Wednesday, June 30, 2010

why gender-inclusive language is essential

My non-theological answer to why gender-inclusive language is essential: I am raising a daughter. At the age of 2 or 3 or 4 or 5 gender identity is one of the key ways she’s making sense of the world. She counts boys and girls (and whether the presence of a female dog ups the ante on the girls side so that they win). And, when she hears masculine language, she automatically excludes herself from the addressees.

As a man, this is something that experientially I will never be able to relate to, but as a dad I know that I want my daughter to hear the words of the Bible and know that they are expressed to her as much as they are to her brother. I don’t want girls or women who pick up the Bible to think that they are only members of the family of God by implication or by necessary consequence.

--J. R. Daniel Kirk, "Language and Social Programming" (HT Joel Watts and Suzanne McCarthy)

7 comments:

J. L. Watts said...

Even for one post, every once in a while, I am happy

J. K. Gayle said...

I appreciate you, and your blogging. You inspire me.

Katherine said...

Thanks to you and Suzanne for sharing this quote from a blogger I haven't read before. It warms my heart to hear of those who are trying to extend hospitality in their language as Christians and Bible-readers.

I was just talking with my sister about how, growing up, we both knew implicitly that boys were better. I had thought my brother was better (or more important or interesting or, I don't know, worthy of more attention) because he was a boy, a son. If only I had been a boy, I could serve God better, or understand him better, or commune with him more fully. And this even though our parents never ever EVER thought or spoke or acted so. We were all equally important to them, and we knew it, but culture and church can speak with such a loud voice. I had regretted that I was a "daughter" and a "woman" because such words did not have the euphony (and rhyming ability) that "son" and "man" did. I listened to others gripe and complain when the language in hymns and scripture was changed to be inclusive because now it was "ruined" and it didn't sound as nice as it used to. Language that described me didn't have the right aesthetic.
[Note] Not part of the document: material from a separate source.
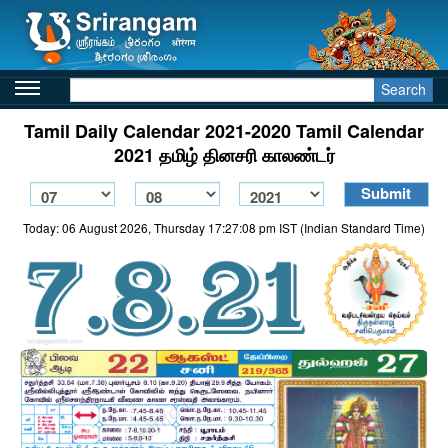
Search
Tamil Daily Calendar 2021-2020 Tamil Calendar
2021 தமிழ் தினசரி காலண்டர்
Today: 06 August 2026, Thursday 17:27:08 pm IST (Indian Standard Time)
All this even as I understood at the time that male language was just fine because I was (sometimes) included in it. This is the legacy of masculinist language. I am glad to hear of those who would not pass it on.

J. K. Gayle said...

Katherine,
Thank you for sharing your experience and your sister's! You encouraged me to post on FB not only my favorite line of the Declaration of Independence written on the 4th of July but also the fuller version of it in the Declaration of Sentiments:

"We hold these truths to be self-evident, that all men and women are created equal, that they are endowed by their Creator with certain unalienable Rights, that among these are Life, Liberty and the pursuit of Happiness."
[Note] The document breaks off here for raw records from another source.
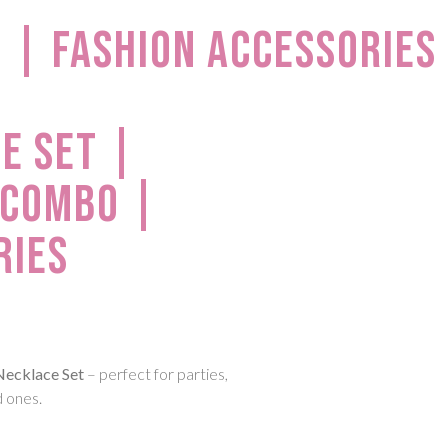
 | Fashion Accessories
e Set |
 Combo |
ries
Necklace Set
– perfect for parties,
d ones.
If some may gripe and complain, just maybe many others of us will also be just fine that we're all more included in it.

Gary said...

Kurk, I don't visit your blog very often. As you probably know by now, I am a white single male complementarian pacifist Protestant.

This has got to be the most telling argument I've seen for explicitly gender-inclusive language in English. Although (I think) one could reasonably expect adults to understand explicit gender inclusivity, for children that's simply not a reasonable expectation. And if girls, in their formative years, are getting the idea that they are lesser, then that is problematic. It must be addressed. If American adults don't grasp the meaning of grammatical gender, then surely children can't help but misinterpret it.

That said, I think there could still be a place for the implicitly inclusive masculinist language (which I will not get into here), but I want to say as your sometimes-opponent-yet-friend that I sympathize with this.

Gary said...

I have to say, though. I have a reflexive aversion to the idea that "my" gender is somehow generic. That's the trick, is determining how to emotionally respond to the difference in semantic markedness between the two grammatical genders.

Either A) the masculine is the standard, and the feminine is somehow other than standard [in some way, inferior], or B) the masculine gender is indistinct/generic, and we must compensate for the historical disparity between masculine and feminine references by deemphasizing the masculine and emphasizing the feminine.

Perhaps there is an option C. I do not believe either A or B can be right. But Kirk, what are your thoughts on how men react to hearing that their gender, which they perceive to be special [as is the female gender], is somehow generic? Is that not painful, also?

ANYWAY, sorry for such a long stream of consciousness. Hopefully there are kernels of insight in there somewhere.

J. K. Gayle said...

Thanks Gary. I'm on the road responding with an iPhone and without much time to read carefully or to respond properly to your comments here. Thank you, nonetheless, for making them!